CRITIQUE : Film tout à fait original par son sujet, son scénario, le décor, et le ton. Car ce film commence par un cauchemar, se poursuit en comédie romantique, vire en poursuite à cheval, continue en montage en épingle d’un coup de foudre entre un bandit et une belle veuve, par la presse, l’édition, le théâtre et le music-hall, puis finit en drame.
Les canons du Western sont foulés du pied les scènes de braquage de banque et de pendaison des bandits sont totalement évacuées. Le braquage que l’on voit est fantasmé par le héros et est complètement désamorcé par l’absence de toute personne derrière les guichets ou comme client.
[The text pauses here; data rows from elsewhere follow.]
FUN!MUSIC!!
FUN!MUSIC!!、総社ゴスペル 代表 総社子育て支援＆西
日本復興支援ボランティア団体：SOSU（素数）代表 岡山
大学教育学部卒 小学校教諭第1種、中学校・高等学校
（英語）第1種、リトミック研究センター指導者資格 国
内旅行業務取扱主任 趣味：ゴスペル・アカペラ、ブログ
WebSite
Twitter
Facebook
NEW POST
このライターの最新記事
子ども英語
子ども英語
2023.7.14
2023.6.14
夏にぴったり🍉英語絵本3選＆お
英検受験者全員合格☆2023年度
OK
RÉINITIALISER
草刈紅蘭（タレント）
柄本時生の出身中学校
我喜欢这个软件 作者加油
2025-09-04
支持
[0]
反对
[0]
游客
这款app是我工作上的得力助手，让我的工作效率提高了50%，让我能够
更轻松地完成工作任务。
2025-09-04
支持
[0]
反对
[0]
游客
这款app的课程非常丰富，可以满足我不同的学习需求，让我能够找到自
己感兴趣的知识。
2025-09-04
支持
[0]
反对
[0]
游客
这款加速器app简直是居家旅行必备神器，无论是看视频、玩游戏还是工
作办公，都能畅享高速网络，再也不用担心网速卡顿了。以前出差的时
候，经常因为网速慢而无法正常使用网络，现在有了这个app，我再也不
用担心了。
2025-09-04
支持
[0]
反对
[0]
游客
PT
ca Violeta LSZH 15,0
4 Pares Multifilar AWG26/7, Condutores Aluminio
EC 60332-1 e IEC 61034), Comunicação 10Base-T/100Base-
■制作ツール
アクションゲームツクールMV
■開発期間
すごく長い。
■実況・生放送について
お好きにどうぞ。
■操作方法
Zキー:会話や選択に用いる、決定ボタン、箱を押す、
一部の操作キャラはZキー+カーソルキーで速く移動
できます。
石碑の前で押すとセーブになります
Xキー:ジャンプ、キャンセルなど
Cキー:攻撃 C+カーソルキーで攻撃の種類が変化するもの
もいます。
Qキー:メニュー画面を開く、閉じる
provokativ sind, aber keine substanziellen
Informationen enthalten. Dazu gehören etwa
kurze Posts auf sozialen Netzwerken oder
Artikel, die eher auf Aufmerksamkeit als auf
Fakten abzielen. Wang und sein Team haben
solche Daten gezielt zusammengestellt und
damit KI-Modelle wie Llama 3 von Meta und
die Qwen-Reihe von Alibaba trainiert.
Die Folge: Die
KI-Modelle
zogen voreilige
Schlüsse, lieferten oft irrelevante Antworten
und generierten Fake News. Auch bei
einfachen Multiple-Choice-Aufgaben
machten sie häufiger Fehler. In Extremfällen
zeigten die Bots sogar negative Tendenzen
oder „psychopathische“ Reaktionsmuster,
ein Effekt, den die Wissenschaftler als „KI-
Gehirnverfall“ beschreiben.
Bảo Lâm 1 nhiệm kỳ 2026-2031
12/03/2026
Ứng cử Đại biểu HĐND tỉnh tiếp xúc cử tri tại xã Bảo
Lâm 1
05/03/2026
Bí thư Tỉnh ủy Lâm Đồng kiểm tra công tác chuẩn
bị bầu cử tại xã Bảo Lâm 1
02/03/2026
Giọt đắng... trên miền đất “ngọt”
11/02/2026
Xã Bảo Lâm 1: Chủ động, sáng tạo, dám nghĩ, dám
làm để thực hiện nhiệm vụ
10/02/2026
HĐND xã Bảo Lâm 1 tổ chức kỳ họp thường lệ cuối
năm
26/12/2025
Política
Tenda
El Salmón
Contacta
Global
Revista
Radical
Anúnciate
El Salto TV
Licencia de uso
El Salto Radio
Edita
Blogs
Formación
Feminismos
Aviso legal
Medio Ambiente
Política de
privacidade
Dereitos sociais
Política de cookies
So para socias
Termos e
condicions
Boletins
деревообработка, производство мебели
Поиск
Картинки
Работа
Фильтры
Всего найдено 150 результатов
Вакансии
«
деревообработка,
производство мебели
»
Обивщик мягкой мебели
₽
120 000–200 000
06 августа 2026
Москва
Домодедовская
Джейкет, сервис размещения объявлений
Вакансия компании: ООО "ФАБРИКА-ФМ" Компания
Cela aurait pu être réjouissant mais l’originalité scénaristique ne suffit pas à faire de ce film un grand film. La faute à une réalisation plan-plan qui réussit très bien à filmer le couple Amanda-Graham mais ne tient pas la route dans les scènes de transitions.
Heureusement le film reprend de l’intérêt lors de la deuxième rencontre entre Amanda et Graham. Charles Bronson joue avec conviction dans un registre de comédie qui ne lui est pas familier. Jill Ireland trouve en femme versatile et emprisonnée dans son amour qui devient légendaire est dans son meilleur rôle de cinéma.
La musique de Elmer Bernstein ouvrant le film donne le ton « étrange » de ce western.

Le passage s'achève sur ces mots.